His film debut came in a big way, but it didn’t come easily. After Drew Barrymore canceled on him many times, he finally had a meeting with her about directing “Charlie’s Angels.” By the end of the meeting, they were ecstatic to work with each other.

And although the two “Angels” movies have made more than $600 million worldwide, McG said he’s not necessarily motivated by money but rather for the art of filmmaking.

As Fox’s “The OC” airs commercials for its final four episodes, McG looks at it as the high school experience — the show lasted four years — and a chapter that needed to end. But he’s proud of the work.

He said everything in the four episodes he was the executive producer for were things he had seen growing up in Newport, and he’s quick to rebut hiscritics who say the show is unrealistic racy.

“At the end of the day, it’s serialized television about a fascinating location” people outside are interested in,” he said. “I’d like to think most people have a smile when they reflect on it, and for those with complaints — how has it hurt you?”

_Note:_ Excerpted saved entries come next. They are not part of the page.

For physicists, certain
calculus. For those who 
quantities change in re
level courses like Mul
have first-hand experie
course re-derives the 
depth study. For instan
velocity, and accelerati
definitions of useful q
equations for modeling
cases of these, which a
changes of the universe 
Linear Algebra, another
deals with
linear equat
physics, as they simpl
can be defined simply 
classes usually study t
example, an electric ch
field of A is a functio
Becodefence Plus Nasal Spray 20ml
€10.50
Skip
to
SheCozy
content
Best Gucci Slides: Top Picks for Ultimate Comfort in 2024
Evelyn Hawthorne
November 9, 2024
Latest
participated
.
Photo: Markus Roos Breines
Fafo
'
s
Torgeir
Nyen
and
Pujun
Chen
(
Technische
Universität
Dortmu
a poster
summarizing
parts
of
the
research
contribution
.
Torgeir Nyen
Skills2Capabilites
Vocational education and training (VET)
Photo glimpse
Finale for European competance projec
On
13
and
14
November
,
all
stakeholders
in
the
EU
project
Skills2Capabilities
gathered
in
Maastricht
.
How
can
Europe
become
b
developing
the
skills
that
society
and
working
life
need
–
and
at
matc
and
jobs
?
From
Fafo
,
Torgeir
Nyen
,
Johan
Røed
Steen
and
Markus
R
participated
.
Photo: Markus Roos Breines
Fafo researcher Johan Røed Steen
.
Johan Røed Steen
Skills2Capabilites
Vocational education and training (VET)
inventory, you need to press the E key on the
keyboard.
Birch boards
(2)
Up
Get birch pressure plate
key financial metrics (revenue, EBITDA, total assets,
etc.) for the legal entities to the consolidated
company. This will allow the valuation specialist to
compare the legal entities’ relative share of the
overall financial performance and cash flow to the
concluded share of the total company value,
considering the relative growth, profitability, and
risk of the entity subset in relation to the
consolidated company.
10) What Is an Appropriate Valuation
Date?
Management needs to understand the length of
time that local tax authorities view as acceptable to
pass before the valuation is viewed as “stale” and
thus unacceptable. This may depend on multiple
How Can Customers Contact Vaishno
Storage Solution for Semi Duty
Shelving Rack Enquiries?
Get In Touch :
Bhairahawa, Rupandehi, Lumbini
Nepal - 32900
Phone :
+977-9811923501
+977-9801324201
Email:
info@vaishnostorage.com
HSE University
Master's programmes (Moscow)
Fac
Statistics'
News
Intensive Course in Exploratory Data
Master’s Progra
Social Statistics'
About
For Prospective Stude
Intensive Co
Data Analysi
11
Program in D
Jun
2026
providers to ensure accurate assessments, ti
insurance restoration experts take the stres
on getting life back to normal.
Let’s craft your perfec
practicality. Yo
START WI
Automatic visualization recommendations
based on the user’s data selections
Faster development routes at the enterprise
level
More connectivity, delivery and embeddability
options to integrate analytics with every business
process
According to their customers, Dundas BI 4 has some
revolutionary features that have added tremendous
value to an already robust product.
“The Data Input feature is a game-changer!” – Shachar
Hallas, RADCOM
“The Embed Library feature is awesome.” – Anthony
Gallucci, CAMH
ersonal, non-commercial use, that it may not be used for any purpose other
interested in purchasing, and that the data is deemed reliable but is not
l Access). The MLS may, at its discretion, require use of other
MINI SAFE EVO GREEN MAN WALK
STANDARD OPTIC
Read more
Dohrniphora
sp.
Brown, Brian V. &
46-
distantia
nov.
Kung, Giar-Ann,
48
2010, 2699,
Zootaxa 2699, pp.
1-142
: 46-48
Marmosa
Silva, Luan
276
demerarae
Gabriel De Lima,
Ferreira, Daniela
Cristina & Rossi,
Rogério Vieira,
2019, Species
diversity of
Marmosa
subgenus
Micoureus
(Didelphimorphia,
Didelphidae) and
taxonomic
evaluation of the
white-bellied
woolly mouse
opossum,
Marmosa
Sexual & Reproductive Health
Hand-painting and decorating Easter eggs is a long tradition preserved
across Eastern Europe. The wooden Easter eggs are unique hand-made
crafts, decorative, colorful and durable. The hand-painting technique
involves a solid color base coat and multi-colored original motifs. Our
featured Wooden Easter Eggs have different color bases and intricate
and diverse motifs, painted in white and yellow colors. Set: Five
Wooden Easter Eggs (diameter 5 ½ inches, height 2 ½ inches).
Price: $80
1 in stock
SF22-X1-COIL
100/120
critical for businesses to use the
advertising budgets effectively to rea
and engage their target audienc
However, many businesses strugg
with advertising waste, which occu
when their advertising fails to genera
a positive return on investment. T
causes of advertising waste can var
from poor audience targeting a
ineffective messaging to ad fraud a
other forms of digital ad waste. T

McG reflects fondly on his days as an awkward teen roaming the streets and beaches of Newport, even if he was sometimes given a hard time by his brother and his friends, including Volcom founder Richard Wolcott.

McG said he was never a very proficient surfer, but went out with his brothers and his friends anyway. It was in the whitewash of the waves at the river jetty where he got his lesser known nickname — McFlea.

“I’d get pitched over the falls, and everyone would yell, ‘McFlea!’,” he said, laughing.

And he was just a normal kid. He played in a band with three of his buddies, who are investing with him in The Arches location.

“We were called the Q-tips … because I hoped girls would shorten the name to Q-Ts,” he said, asking if that was totally hokey.

But he enjoyed himself like most kids do, and he still does, even if these days he said he still doesn’t “surf well.”

He loves that Orange County has become a destination that he thinks comes closer to rivaling Los Angeles, New York and London.

But what he likes most is not what people on the outside see looking in.

“It’s the charm I’m most excited about — what’s really here. It’s the indigenous culture of Laguna Beach, the charm of Corona del Mar, the art scene in Costa Mesa — it’s not all about plastic surgery and superficial ideals,” McG said.

Both on-screen and off, McG says he’s dedicated to Newport-Mesa and hopes the restaurant he opens will show it.

“My arms are wide open, and I am treating it that way,” he said. “This town has been good to me, and anything I can do to give back, I want to do, including preservation.”